Pourquoi une fortune en crypto ressemble-t-elle à un troupeau d’animaux domestiques, à un coffre de pièces, et même à une espèce qui change de taille au fil des siècles ? À première vue, rien ne relie le canard milliardaire devenu influenceur numérique et les ossements mesurés par des archéozoologues. Pourtant, ces deux scènes racontent la même histoire: quand un système change, il ne change pas seulement ses outils, il change ce qu’il sélectionne.
C’est là que se cache la vraie question. Nous aimons croire que les technologies, les marchés ou les sociétés se contentent d’ajouter des couches de complexité à un monde déjà stable. En réalité, ils réécrivent les critères de survie, de richesse, de puissance, de taille, de visibilité. Ce n’est pas seulement le monde qui évolue. C’est le principe même selon lequel certaines choses grossissent, d’autres rétrécissent, certaines deviennent utiles, d’autres vulnérables.
L’image est frappante: chez Picsou, la richesse cesse d’être un tas de pièces qu’on peut toucher, plonger, compter, protéger derrière une porte blindée. Elle devient un portefeuille numérique, donc une abstraction, donc une cible à distance. Dans le même mouvement, les animaux domestiques grossissent parce qu’on les pousse à produire davantage, tandis que les sauvages rapetissent sous l’effet combiné de la chasse, de la fragmentation des habitats et de la pression humaine. Dans les deux cas, un ancien monde matériel cède la place à un monde où l’essentiel se joue dans les règles de tri.

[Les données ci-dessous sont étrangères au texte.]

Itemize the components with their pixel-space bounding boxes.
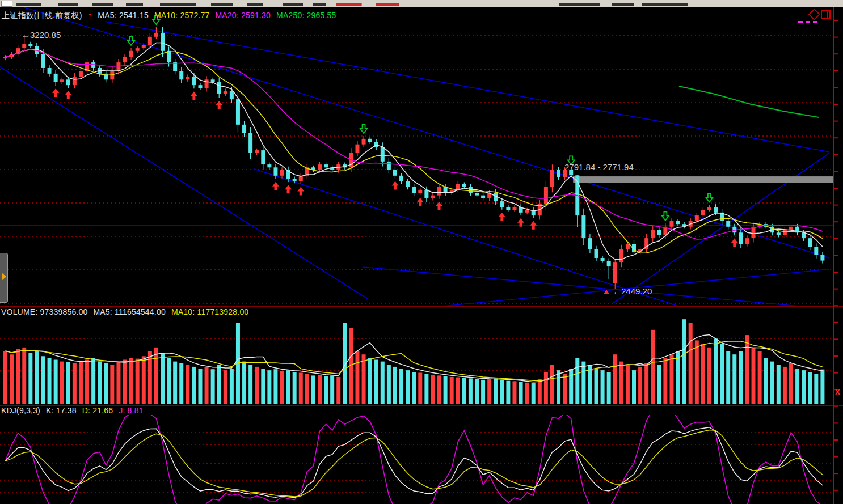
ma250-value: MA250: 2965.55 bbox=[276, 11, 336, 20]
menu-button-red-1[interactable] bbox=[336, 3, 362, 6]
right-price-axis bbox=[0, 7, 843, 504]
menu-item-fragment[interactable] bbox=[160, 3, 196, 6]
split-window-icon[interactable] bbox=[821, 10, 831, 19]
kdj-header: KDJ(9,3,3)K: 17.38D: 21.66J: 8.81 bbox=[1, 406, 149, 415]
ma5-value: MA5: 2541.15 bbox=[98, 11, 149, 20]
ma10-value: MA10: 2572.77 bbox=[154, 11, 210, 20]
menu-item-fragment[interactable] bbox=[16, 3, 41, 6]
menu-item-fragment[interactable] bbox=[126, 3, 143, 6]
menu-bar[interactable] bbox=[0, 0, 843, 7]
kdj-k-value: K: 17.38 bbox=[46, 406, 77, 415]
chart-stage: 上证指数(日线.前复权)↑MA5: 2541.15MA10: 2572.77MA… bbox=[0, 0, 843, 504]
app-window-icon bbox=[1, 1, 12, 7]
menu-item-fragment[interactable] bbox=[313, 3, 326, 6]
high-price-annotation: ←3220.85 bbox=[22, 30, 61, 40]
menu-item-fragment[interactable] bbox=[559, 3, 600, 6]
volume-pane bbox=[0, 319, 833, 404]
kdj-j-value: J: 8.81 bbox=[119, 406, 143, 415]
low-point-marker-icon bbox=[604, 290, 609, 294]
left-arrow-icon: ← bbox=[22, 30, 30, 40]
kdj-name: KDJ(9,3,3) bbox=[1, 406, 40, 415]
volume-value: VOLUME: 97339856.00 bbox=[1, 307, 87, 316]
ma20-value: MA20: 2591.30 bbox=[215, 11, 271, 20]
kdj-pane bbox=[0, 410, 833, 504]
left-arrow-icon: ← bbox=[613, 286, 621, 296]
menu-item-fragment[interactable] bbox=[58, 3, 78, 6]
menu-item-fragment[interactable] bbox=[283, 3, 303, 6]
menu-button-red-2[interactable] bbox=[376, 3, 399, 6]
menu-item-fragment[interactable] bbox=[92, 3, 113, 6]
instrument-title: 上证指数(日线.前复权) bbox=[2, 11, 82, 20]
flyout-arrow-icon bbox=[2, 273, 6, 281]
sidebar-flyout-handle[interactable] bbox=[0, 253, 8, 303]
volume-ma10-value: MA10: 117713928.00 bbox=[171, 307, 248, 316]
menu-item-fragment[interactable] bbox=[612, 3, 634, 6]
gap-zone-annotation: 2791.84 - 2771.94 bbox=[564, 162, 634, 172]
main-price-pane bbox=[0, 1, 833, 306]
volume-header: VOLUME: 97339856.00MA5: 111654544.00MA10… bbox=[1, 307, 254, 316]
chart-canvas[interactable] bbox=[0, 0, 843, 504]
main-chart-header: 上证指数(日线.前复权)↑MA5: 2541.15MA10: 2572.77MA… bbox=[2, 10, 342, 21]
trend-up-arrow-icon: ↑ bbox=[88, 10, 92, 20]
menu-item-fragment[interactable] bbox=[247, 3, 263, 6]
more-dots-icon[interactable] bbox=[798, 21, 821, 24]
menu-item-fragment[interactable] bbox=[642, 3, 688, 6]
kdj-d-value: D: 21.66 bbox=[82, 406, 113, 415]
menu-item-fragment[interactable] bbox=[211, 3, 233, 6]
low-price-annotation: ←2449.20 bbox=[613, 286, 652, 296]
close-indicator-button[interactable]: X bbox=[835, 388, 840, 396]
volume-ma5-value: MA5: 111654544.00 bbox=[93, 307, 165, 316]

La modernité ne supprime pas la sélection. Elle la rend plus invisible, plus rapide, et souvent plus brutale.
Du coffre fort au portefeuille: la matérialité comme forme de sécurité
Le coffre de Picsou n’est pas seulement un symbole de richesse. C’est un symbole de lisibilité. L’argent y est concret, localisé, défendable. On peut le surveiller, s’en réjouir, s’y baigner, et surtout comprendre immédiatement où se trouve le risque: à la frontière du coffre, à la porte, au mur, au voleur qui escalade.
Avec la crypto et la finance numérique, le risque change de nature. Il ne se présente plus sous la forme d’un corps qui force une serrure, mais sous celle d’un accès, d’un mot de passe, d’une faille, d’un signal. La menace devient abstraite, donc plus difficile à sentir avant l’effondrement. Le geste narratif est malin: les cambrioleurs n’ont même plus besoin d’entrer. Ils siphonnent à distance. La forteresse se révèle être une interface.

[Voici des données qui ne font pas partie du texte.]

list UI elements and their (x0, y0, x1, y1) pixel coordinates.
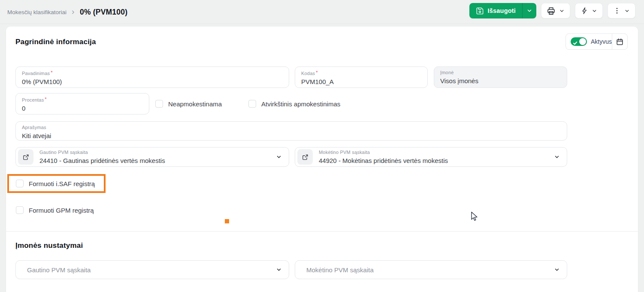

Ce passage du matériel au virtuel ne concerne pas seulement l’argent. Il touche toutes les sphères où nous confondons dématérialisation et sécurisation. On croit souvent qu’un système numérique est plus moderne parce qu’il est moins encombrant. Mais en retirant la masse, on retire parfois aussi des barrières élémentaires. Une porte blindée n’est pas élégante, mais elle est immédiatement compréhensible. Un portefeuille numérique est invisible, donc potentiellement vulnérable à une échelle que le corps humain peine à percevoir.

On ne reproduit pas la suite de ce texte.